Launch an engaging benefits campaign
To tackle the problem Sage created their ‘Sage Rewards’ benefits brand. The key to its success was to ensure the new proposition was effectively communicated. Our own research found that more than 50% of employers said the quality of communications has the biggest impact on engagement success.
A good place to start is to set a framework for communication success, by adopting and adhering to the following principles:
Frequency – 95% of employees are proud to work for an employer who takes part in continuous communication. Employees want frequent communications about the benefits that mean the most to them, therefore the more timely the communications, the greater the levels of engagement.
Variety – The variety of communications is also key, so companies should consider different methods. Instead of relying solely on email, make it interactive with an app, or try desk drops with postcards from time to time. For example, Sage launched a fun festival-themed campaign that encouraged colleagues to select their benefits ‘line-up’. They communicated this through posters, emails, lanyards, flyers, intranet, social media and TV screens right through to candy-floss and bunting in the office.
Relevance – Know your audience and communicate to them in the right way. Does the communication address their needs, at the right time? Targeted communications drive engagement with benefits and with the organisation. Those employers that segment their employee base and provide appropriate benefits for each group are twice as likely to be very effective in meeting their benefits programme objectives.

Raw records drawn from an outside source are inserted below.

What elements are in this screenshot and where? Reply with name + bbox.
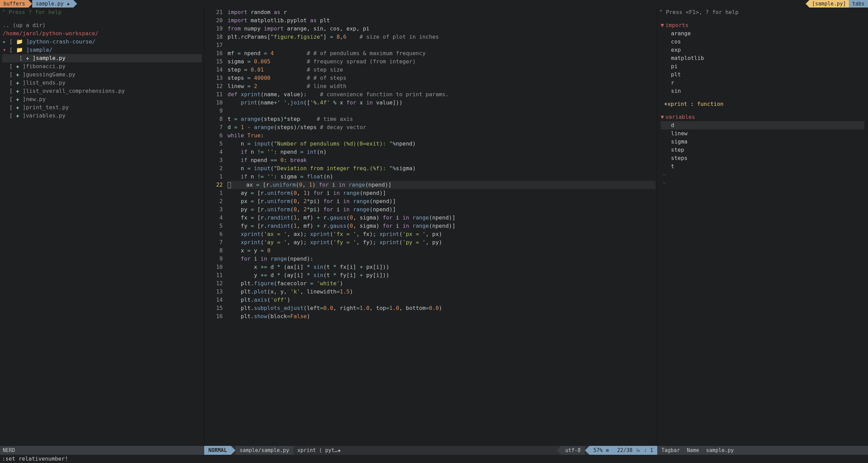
code-line[interactable]: fy = [r.randint(1, mf) + r.gauss(0, sigm…: [228, 222, 656, 230]
arrow-icon: [28, 0, 32, 8]
code-line[interactable]: plt.plot(x, y, 'k', linewidth=1.5): [228, 288, 656, 296]
code-line[interactable]: def xprint(name, value): # convenience f…: [228, 90, 656, 99]
nerdtree-status: NERD: [0, 446, 204, 455]
code-line[interactable]: if npend == 0: break: [228, 156, 656, 164]
code-line[interactable]: ay = [r.uniform(0, 1) for i in range(npe…: [228, 189, 656, 197]
tagbar-section-imports[interactable]: ▼imports: [661, 21, 865, 29]
tab-current-buffer[interactable]: sample.py ✚: [32, 0, 73, 8]
tree-item[interactable]: [ ✚ ]list_overall_comprehensions.py: [2, 87, 202, 95]
code-line[interactable]: [228, 107, 656, 115]
tree-item[interactable]: ▾ [ 📁 ]sample/: [2, 46, 202, 54]
code-line[interactable]: xprint('ax = ', ax); xprint('fx = ', fx)…: [228, 230, 656, 238]
arrow-icon: [806, 0, 809, 8]
tagbar-item[interactable]: pi: [661, 62, 865, 71]
command-line[interactable]: :set relativenumber!: [0, 455, 868, 463]
line-number-gutter: 2120191817161514131211109876543212212345…: [204, 8, 226, 446]
status-encoding: utf-8: [561, 446, 585, 455]
code-line[interactable]: d = 1 - arange(steps)/steps # decay vect…: [228, 123, 656, 132]
arrow-icon: [231, 446, 235, 455]
code-line[interactable]: if n != '': sigma = float(n): [228, 173, 656, 181]
tagbar-item[interactable]: plt: [661, 71, 865, 79]
tagbar-item[interactable]: d: [661, 121, 865, 129]
arrow-icon: [73, 0, 77, 8]
tilde: ~: [661, 171, 865, 179]
arrow-icon: [557, 446, 561, 455]
nerdtree-root[interactable]: /home/jarol/python-workspace/: [2, 29, 202, 38]
nerdtree-pane[interactable]: " Press ? for help .. (up a dir) /home/j…: [0, 8, 204, 446]
code-line[interactable]: x = y = 0: [228, 247, 656, 255]
tree-item[interactable]: [ ✚ ]variables.py: [2, 112, 202, 120]
code-line[interactable]: ax = [r.uniform(0, 1) for i in range(npe…: [228, 181, 656, 189]
tabline: buffers sample.py ✚ [sample.py] tabs: [0, 0, 868, 8]
code-line[interactable]: n = input("Deviation from integer freq.(…: [228, 164, 656, 173]
status-position: 22/38 ㏑ : 1: [613, 446, 657, 455]
tagbar-status: Tagbar Name sample.py: [657, 446, 868, 455]
code-line[interactable]: steps = 40000 # # of steps: [228, 74, 656, 82]
tagbar-item[interactable]: exp: [661, 46, 865, 54]
code-line[interactable]: n = input("Number of pendulums (%d)(0=ex…: [228, 140, 656, 148]
tagbar-item[interactable]: sigma: [661, 138, 865, 146]
tagbar-help: " Press <F1>, ? for help: [657, 8, 868, 17]
code-line[interactable]: plt.rcParams["figure.figsize"] = 8,6 # s…: [228, 33, 656, 41]
nerdtree-up-dir[interactable]: .. (up a dir): [2, 21, 202, 29]
code-line[interactable]: for i in range(npend):: [228, 255, 656, 263]
tagbar-item[interactable]: linew: [661, 129, 865, 138]
tab-tabs[interactable]: tabs: [849, 0, 868, 8]
triangle-down-icon: ▼: [661, 22, 664, 28]
tagbar-item[interactable]: steps: [661, 154, 865, 162]
code-line[interactable]: sigma = 0.005 # frequency spread (from i…: [228, 58, 656, 66]
code-line[interactable]: y += d * (ay[i] * sin(t * fy[i] + py[i])…: [228, 271, 656, 279]
code-line[interactable]: px = [r.uniform(0, 2*pi) for i in range(…: [228, 197, 656, 205]
mode-indicator: NORMAL: [204, 446, 231, 455]
code-line[interactable]: if n != '': npend = int(n): [228, 148, 656, 156]
code-line[interactable]: [228, 41, 656, 49]
tree-item[interactable]: [ ✚ ]print_test.py: [2, 103, 202, 112]
code-line[interactable]: plt.show(block=False): [228, 312, 656, 321]
status-filepath: sample/sample.py: [235, 446, 293, 455]
status-tag: xprint ⟨ pyt…✚: [293, 446, 345, 455]
tab-right-file[interactable]: [sample.py]: [809, 0, 849, 8]
code-line[interactable]: import random as r: [228, 8, 656, 16]
code-line[interactable]: plt.axis('off'): [228, 296, 656, 304]
statusline: NERD NORMAL sample/sample.py xprint ⟨ py…: [0, 446, 868, 455]
code-line[interactable]: while True:: [228, 132, 656, 140]
tagbar-item[interactable]: sin: [661, 87, 865, 95]
editor-status: NORMAL sample/sample.py xprint ⟨ pyt…✚ u…: [204, 446, 657, 455]
code-line[interactable]: step = 0.01 # step size: [228, 66, 656, 74]
tagbar-item[interactable]: step: [661, 146, 865, 154]
tree-item[interactable]: [ ✚ ]sample.py: [2, 54, 202, 62]
triangle-down-icon: ▼: [661, 114, 664, 120]
tree-item[interactable]: [ ✚ ]fibonacci.py: [2, 62, 202, 71]
editor-pane[interactable]: 2120191817161514131211109876543212212345…: [204, 8, 657, 446]
tagbar-pane[interactable]: " Press <F1>, ? for help ▼imports arange…: [657, 8, 868, 446]
tagbar-function[interactable]: +xprint : function: [661, 100, 865, 108]
arrow-icon: [585, 446, 589, 455]
status-percent: 57% ≡: [589, 446, 613, 455]
code-line[interactable]: fx = [r.randint(1, mf) + r.gauss(0, sigm…: [228, 214, 656, 222]
code-line[interactable]: py = [r.uniform(0, 2*pi) for i in range(…: [228, 205, 656, 214]
tree-item[interactable]: [ ✚ ]list_ends.py: [2, 79, 202, 87]
tagbar-item[interactable]: r: [661, 79, 865, 87]
tagbar-section-variables[interactable]: ▼variables: [661, 113, 865, 121]
code-line[interactable]: x += d * (ax[i] * sin(t * fx[i] + px[i])…: [228, 263, 656, 271]
tagbar-item[interactable]: cos: [661, 38, 865, 46]
code-line[interactable]: import matplotlib.pyplot as plt: [228, 16, 656, 25]
tagbar-item[interactable]: t: [661, 162, 865, 171]
tagbar-item[interactable]: matplotlib: [661, 54, 865, 62]
code-line[interactable]: print(name+' '.join(['%.4f' % x for x in…: [228, 99, 656, 107]
code-line[interactable]: plt.figure(facecolor = 'white'): [228, 279, 656, 288]
tree-item[interactable]: [ ✚ ]new.py: [2, 95, 202, 103]
code-line[interactable]: linew = 2 # line width: [228, 82, 656, 90]
code-line[interactable]: from numpy import arange, sin, cos, exp,…: [228, 25, 656, 33]
tagbar-item[interactable]: arange: [661, 29, 865, 38]
tab-buffers[interactable]: buffers: [0, 0, 28, 8]
code-line[interactable]: mf = npend = 4 # # of pendulums & maximu…: [228, 49, 656, 58]
tree-item[interactable]: [ ✚ ]guessingGame.py: [2, 71, 202, 79]
nerdtree-help: " Press ? for help: [0, 8, 204, 17]
code-area[interactable]: import random as rimport matplotlib.pypl…: [226, 8, 657, 446]
code-line[interactable]: t = arange(steps)*step # time axis: [228, 115, 656, 123]
tilde: ~: [661, 179, 865, 187]
tree-item[interactable]: ▸ [ 📁 ]python-crash-course/: [2, 38, 202, 46]
code-line[interactable]: plt.subplots_adjust(left=0.0, right=1.0,…: [228, 304, 656, 312]
code-line[interactable]: xprint('ay = ', ay); xprint('fy = ', fy)…: [228, 238, 656, 247]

Measurement – Ensure what you are doing is effective and use data to test your approach against your original objectives. This data is most effectively generated through technology, whether that be to measure login rates, or benefits take-up within a certain region or age bracket. This approach provides quantifiable results to benchmark against.
Continuously measure engagement
It is vital to measure employee engagement and benefit take-up. It provides invaluable insight into the effectiveness of particular communications to improve and refine your approach. Research by Bersin found that ‘those [employers] that are digitally measuring the impact of benefits on employee wellbeing are almost twice as likely to be very effective in meeting their benefits engagement objectives, than those who aren’t (22% vs 12%).
It also creates a case for further investment and improvements, allowing you to take a proactive rather than reactive approach. Sage used DarwinTM Analytics Centre to measure colleague engagement, and were able to quantify the value of their efforts. This included an increase in engagement through logins to the platform and the overall number of benefit selections. In so doing, they not only reduced costs, but they also won an Employee Benefits award for the ‘Most Engaging Benefits Proposition’.
By following these three steps to hone your approach, your benefits strategy will become more targeted and relevant for your people. Not only will they see more value in your offering, but you will see an increase in employee engagement and overall employee satisfaction as a result.